# Assignment:
Omit the pictures and return every entry exactly as written.

# Records supplied:

☆ ☆ ☆

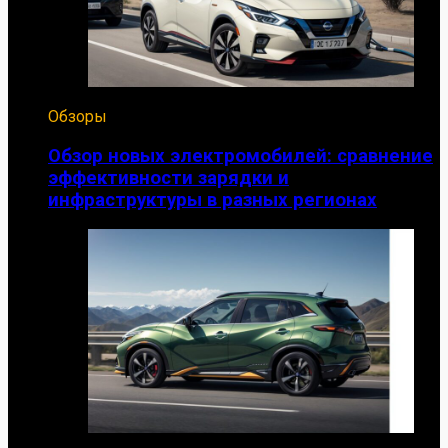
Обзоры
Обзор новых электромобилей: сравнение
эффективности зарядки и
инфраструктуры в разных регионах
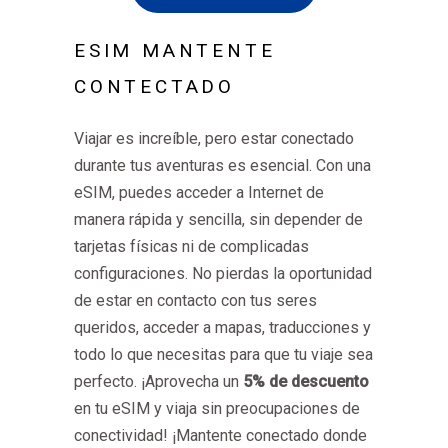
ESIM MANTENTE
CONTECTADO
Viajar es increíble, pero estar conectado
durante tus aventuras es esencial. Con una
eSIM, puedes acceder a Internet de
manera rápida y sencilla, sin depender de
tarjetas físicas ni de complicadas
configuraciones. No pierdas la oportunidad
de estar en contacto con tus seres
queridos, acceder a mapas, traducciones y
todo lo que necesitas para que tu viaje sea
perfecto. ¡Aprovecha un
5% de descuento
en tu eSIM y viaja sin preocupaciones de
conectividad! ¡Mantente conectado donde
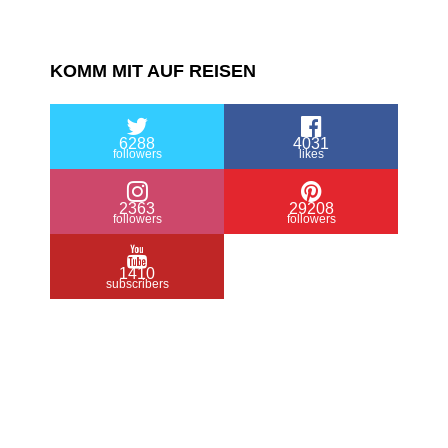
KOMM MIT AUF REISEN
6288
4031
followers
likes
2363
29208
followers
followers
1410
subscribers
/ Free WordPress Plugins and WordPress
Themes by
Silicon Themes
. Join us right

☆ ☆ ☆

# Output for this task:
Обзоры
Обзор новых электромобилей: сравнение
эффективности зарядки и
инфраструктуры в разных регионах
ESIM MANTENTE
CONTECTADO
Viajar es increíble, pero estar conectado
durante tus aventuras es esencial. Con una
eSIM, puedes acceder a Internet de
manera rápida y sencilla, sin depender de
tarjetas físicas ni de complicadas
configuraciones. No pierdas la oportunidad
de estar en contacto con tus seres
queridos, acceder a mapas, traducciones y
todo lo que necesitas para que tu viaje sea
perfecto. ¡Aprovecha un
5% de descuento
en tu eSIM y viaja sin preocupaciones de
conectividad! ¡Mantente conectado donde
KOMM MIT AUF REISEN
6288
4031
followers
likes
2363
29208
followers
followers
1410
subscribers
/ Free WordPress Plugins and WordPress
Themes by
Silicon Themes
. Join us right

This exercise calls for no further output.